**Prompt:** In the data that follows, find each line containing "color" and copy it.

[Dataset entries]
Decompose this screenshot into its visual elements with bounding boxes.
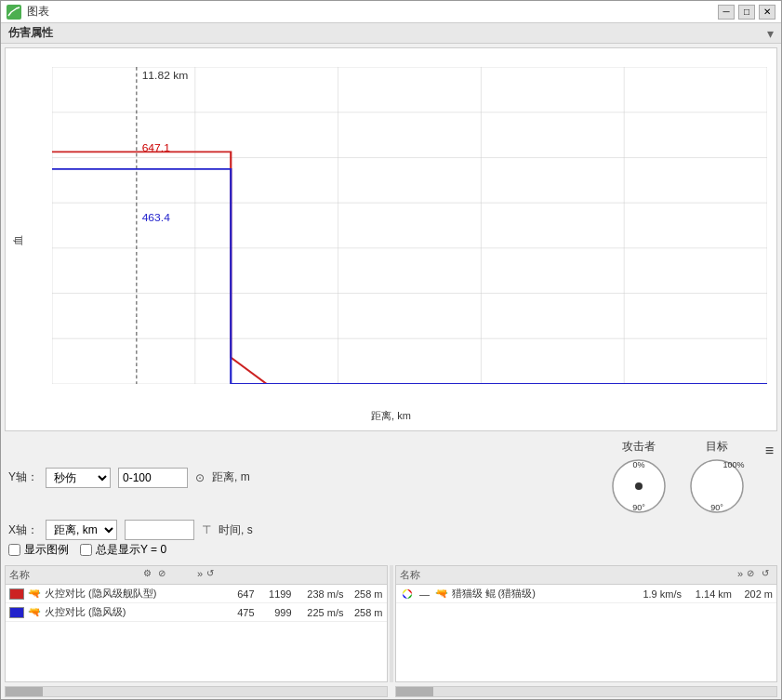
maximize-button[interactable]: □ <box>738 5 755 20</box>
y-axis-label: 血 <box>11 234 25 244</box>
row-val2-1: 1199 <box>258 588 292 600</box>
x-axis-select[interactable]: 距离, km <box>46 520 117 540</box>
row-icon-2: 🔫 <box>28 606 41 618</box>
range-input[interactable] <box>118 468 188 488</box>
svg-text:100%: 100% <box>722 460 744 469</box>
section-header: 伤害属性 ▾ <box>1 23 781 44</box>
y-axis-select[interactable]: 秒伤 <box>46 468 111 488</box>
scroll-separator <box>390 686 393 697</box>
y-axis-ctrl-label: Y轴： <box>8 469 38 485</box>
table-row: 🔫 火控对比 (隐风级舰队型) 647 1199 238 m/s 258 m <box>6 585 387 603</box>
range-label: 距离, m <box>212 469 250 485</box>
checkboxes-row: 显示图例 总是显示Y = 0 <box>8 542 774 558</box>
left-scrollbar[interactable] <box>390 565 393 682</box>
chart-svg: 0 100 200 300 400 500 600 700 0 20 40 60… <box>52 67 767 384</box>
section-dropdown-icon[interactable]: ▾ <box>767 26 774 41</box>
svg-text:463.4: 463.4 <box>142 213 170 223</box>
main-window: 图表 ─ □ ✕ 伤害属性 ▾ 血 距离, km <box>0 0 782 700</box>
chart-container: 血 距离, km 0 <box>5 47 777 431</box>
right-hscrollbar[interactable] <box>395 686 778 697</box>
right-header-arrow: » <box>709 568 743 582</box>
svg-text:90°: 90° <box>632 503 645 512</box>
left-hscrollbar-thumb[interactable] <box>6 687 43 696</box>
red-color-box <box>9 588 24 600</box>
right-header-name: 名称 <box>400 568 710 582</box>
show-legend-checkbox[interactable] <box>8 544 20 556</box>
row-icon-1: 🔫 <box>28 588 41 600</box>
section-title: 伤害属性 <box>8 25 53 41</box>
row-name-2: 火控对比 (隐风级) <box>45 605 221 619</box>
row-val4-2: 258 m <box>348 607 383 618</box>
controls-area: Y轴： 秒伤 ⊙ 距离, m 攻击者 0% 90° <box>1 435 781 565</box>
always-show-y0-label: 总是显示Y = 0 <box>96 542 166 558</box>
right-hscrollbar-thumb[interactable] <box>396 687 433 696</box>
row-val4-1: 258 m <box>348 588 383 600</box>
time-icon: ⊤ <box>202 523 211 536</box>
right-row-val3: 202 m <box>736 588 773 600</box>
left-header-icon3: ↺ <box>203 568 218 582</box>
right-row-val1: 1.9 km/s <box>633 588 682 600</box>
menu-icon[interactable]: ≡ <box>765 442 774 459</box>
row-name-1: 火控对比 (隐风级舰队型) <box>45 587 221 601</box>
left-header-name: 名称 <box>9 568 139 582</box>
left-hscrollbar[interactable] <box>5 686 388 697</box>
target-compass: 目标 100% 90° <box>687 439 747 516</box>
always-show-y0-checkbox[interactable] <box>80 544 92 556</box>
row-val1-2: 475 <box>225 607 255 618</box>
table-row: 🔫 火控对比 (隐风级) 475 999 225 m/s 258 m <box>6 603 387 622</box>
always-show-y0-checkbox-label[interactable]: 总是显示Y = 0 <box>80 542 166 558</box>
right-table-header: 名称 » ⊘ ↺ <box>396 566 777 585</box>
show-legend-label: 显示图例 <box>24 542 69 558</box>
attacker-compass-svg: 0% 90° <box>609 456 669 516</box>
left-header-icon1: ⚙ <box>139 568 154 582</box>
title-bar-controls: ─ □ ✕ <box>718 5 775 20</box>
title-bar: 图表 ─ □ ✕ <box>1 1 781 23</box>
time-input[interactable] <box>125 520 194 540</box>
right-row-icon: 🔫 <box>435 588 448 600</box>
chart-plot-area: 0 100 200 300 400 500 600 700 0 20 40 60… <box>52 67 767 384</box>
app-icon <box>7 5 21 20</box>
target-label: 目标 <box>706 439 728 455</box>
x-axis-label: 距离, km <box>371 409 411 423</box>
svg-text:90°: 90° <box>710 503 723 512</box>
svg-text:11.82 km: 11.82 km <box>142 71 189 81</box>
left-header-arrow: » <box>169 568 203 582</box>
controls-row1: Y轴： 秒伤 ⊙ 距离, m 攻击者 0% 90° <box>8 439 774 516</box>
row-val3-1: 238 m/s <box>296 588 344 600</box>
left-header-icon2: ⊘ <box>154 568 169 582</box>
right-row-dash: — <box>418 588 431 600</box>
title-bar-left: 图表 <box>7 4 49 20</box>
svg-text:0%: 0% <box>632 460 644 469</box>
minimize-button[interactable]: ─ <box>718 5 735 20</box>
table-row: — 🔫 猎猫级 鲲 (猎猫级) 1.9 km/s 1.14 km 202 m <box>396 585 777 603</box>
close-button[interactable]: ✕ <box>759 5 775 20</box>
right-row-name: 猎猫级 鲲 (猎猫级) <box>452 587 630 601</box>
time-label: 时间, s <box>219 522 253 538</box>
row-val3-2: 225 m/s <box>296 607 344 618</box>
bottom-scrollbars <box>1 686 781 699</box>
attacker-compass: 攻击者 0% 90° <box>609 439 669 516</box>
color-wheel-icon <box>400 588 415 600</box>
right-header-icon1: ⊘ <box>743 568 758 582</box>
bottom-section: 名称 ⚙ ⊘ » ↺ 🔫 火控对比 (隐风级舰队型) 647 1199 238 … <box>1 565 781 686</box>
left-table-header: 名称 ⚙ ⊘ » ↺ <box>6 566 387 585</box>
svg-point-36 <box>635 482 643 490</box>
window-title: 图表 <box>27 4 49 20</box>
left-table: 名称 ⚙ ⊘ » ↺ 🔫 火控对比 (隐风级舰队型) 647 1199 238 … <box>5 565 388 682</box>
blue-color-box <box>9 607 24 618</box>
right-header-icon2: ↺ <box>758 568 773 582</box>
show-legend-checkbox-label[interactable]: 显示图例 <box>8 542 69 558</box>
controls-row2: X轴： 距离, km ⊤ 时间, s <box>8 520 774 540</box>
x-axis-ctrl-label: X轴： <box>8 522 38 538</box>
row-val2-2: 999 <box>258 607 292 618</box>
distance-icon: ⊙ <box>195 471 205 484</box>
attacker-label: 攻击者 <box>622 439 656 455</box>
row-val1-1: 647 <box>225 588 255 600</box>
right-row-val2: 1.14 km <box>685 588 732 600</box>
target-compass-svg: 100% 90° <box>687 456 747 516</box>
right-table: 名称 » ⊘ ↺ — 🔫 猎猫级 鲲 (猎猫级) 1.9 km/s <box>395 565 778 682</box>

**Solution:**
red-color-box <box>9 588 24 600</box>
color-wheel-icon <box>400 588 415 600</box>
blue-color-box <box>9 607 24 618</box>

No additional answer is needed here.